Ana Scotney will bring her solo show to the Q Theatre next month. Photo / Nicola Sanford
The tectonic talent Ana Scotney’s new solo play, ScatterGun: After the Death of Rūaumoko, is personal and political, but ]it’s about people first’.
Next month Ana Scotney (Ngai Tūhoe), described as a “Māori millennial on fire” by Silo Theatre, will bring her solo show to the Q Theatre. A love letter to Aotearoa, ScatterGun: After the Death of Rūaumoko has been updated with renewed vigour.
“Would I have ever expected that there would be a government taking a possible amendment of Te Tiriti to select committee to discuss changing Te Tiriti O Waitangi-the Treaty of Waitangi? Only in my worst nightmare,” Scotney tells Spy.
Scotney, 29, shot to fame starring in such films as The Breaker Upperers, Millie Lies Low and Bad Behaviour, and television shows Shortland Street and Wellington Paranormal.

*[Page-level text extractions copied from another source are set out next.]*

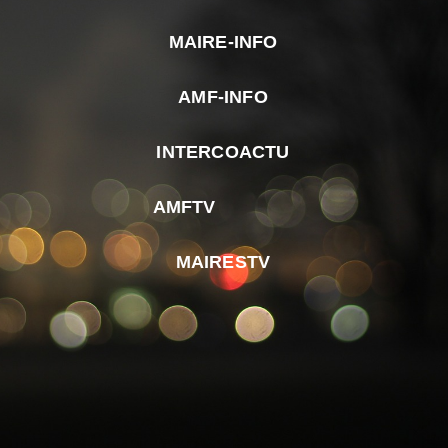
MAIRE-INFO
m
AMF-INFO
e
p
INTERCOACTU
d
M
AMFTV
d
F
MAIRESTV
e
l
m
d
r
d
m
e
d
é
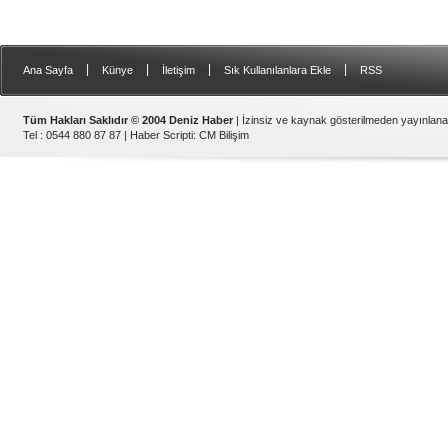
|
|
|
|
Ana Sayfa
Künye
İletişim
Sık Kullanılanlara Ekle
RSS
Tüm Hakları Saklıdır © 2004 Deniz Haber
| İzinsiz ve kaynak gösterilmeden yayınlan
Tel : 0544 880 87 87 |
Haber Scripti
:
CM Bilişim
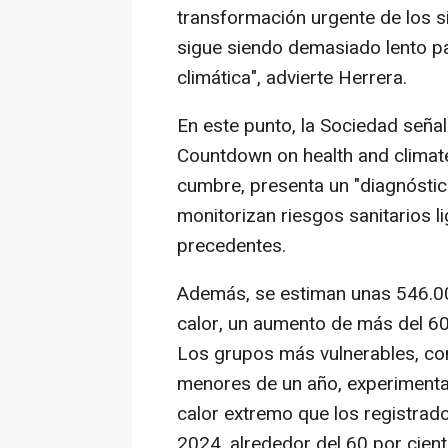
transformación urgente de los s
sigue siendo demasiado lento par
climática", advierte Herrera.
En este punto, la Sociedad seña
Countdown on health and climate
cumbre, presenta un "diagnóstic
monitorizan riesgos sanitarios li
precedentes.
Además, se estiman unas 546.00
calor, un aumento de más del 60
Los grupos más vulnerables, c
menores de un año, experimenta
calor extremo que los registrado
2024, alrededor del 60 por cient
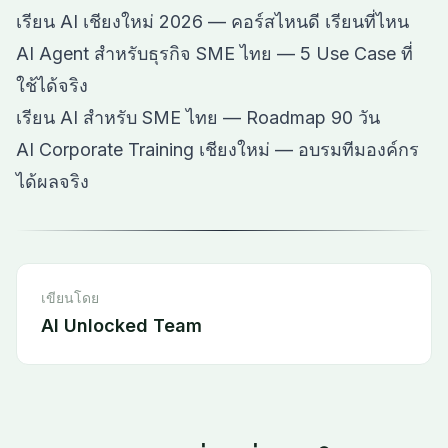
เรียน AI เชียงใหม่ 2026 — คอร์สไหนดี เรียนที่ไหน
AI Agent สำหรับธุรกิจ SME ไทย — 5 Use Case ที่
ใช้ได้จริง
เรียน AI สำหรับ SME ไทย — Roadmap 90 วัน
AI Corporate Training เชียงใหม่ — อบรมทีมองค์กร
ได้ผลจริง
เขียนโดย
AI Unlocked Team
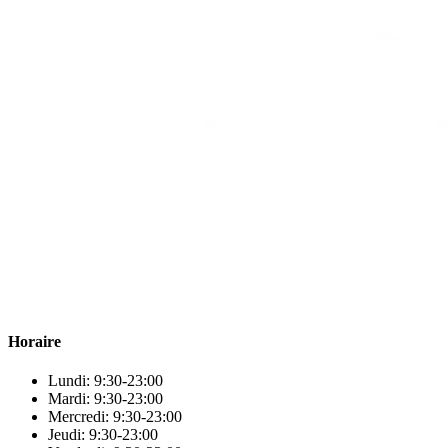
Para & beauty Tétouan votre destination pour la santé et le bien-être
! Nous sommes fiers d’offrir une vaste sélection de produits de
qualité pour répondre à tous vos besoins en matière de santé et de
beauté.
Horaire
Lundi: 9:30-23:00
Mardi: 9:30-23:00
Mercredi: 9:30-23:00
Jeudi: 9:30-23:00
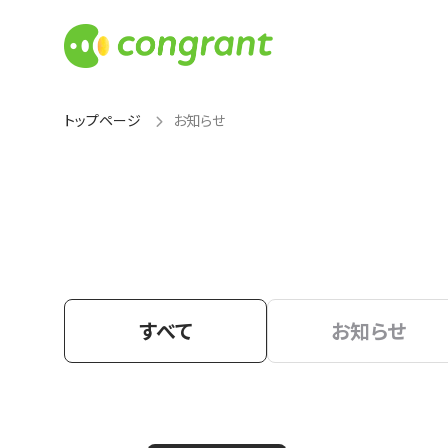
トップページ
お知らせ
すべて
お知らせ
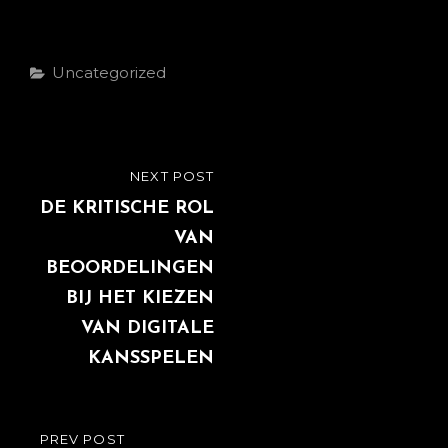
Categories
Uncategorized
Post
NEXT POST
NEXT
navigation
POST
DE KRITISCHE ROL
VAN
BEOORDELINGEN
BIJ HET KIEZEN
VAN DIGITALE
KANSSPELEN
PREV POST
PREVIOUS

By the time she graduated from Aotearoa’s top drama school Toi Whakaari, she had constructed and performed in two solo shows that toured throughout the country.
ScatterGun is Scotney’s latest solo work, exploring the themes of grief, whānau, connection, and identity, and has received accolades and awards at New Zealand and Australian Fringe Festivals.
Now with the support of the Silo Theatre and a team of industry-leading designers, Scotney is taking ScatterGun to the next level as their first production of the year.
The play centres around Agnes, a character Scotney says has existed in her imagination for a long time and is steeped in real-life experience. But she stresses an artist never kisses and tells the specifics. “Agnes acts as an avatar that I can write both my lived experiences and the experiences of friends and other loved ones into, blending these with both fictitious events,” she says.
“For this play, it was quite straightforward. Agnes would be the story’s protagonist, and the audience travels with her for a journey across one night in her life,” Scotney explains.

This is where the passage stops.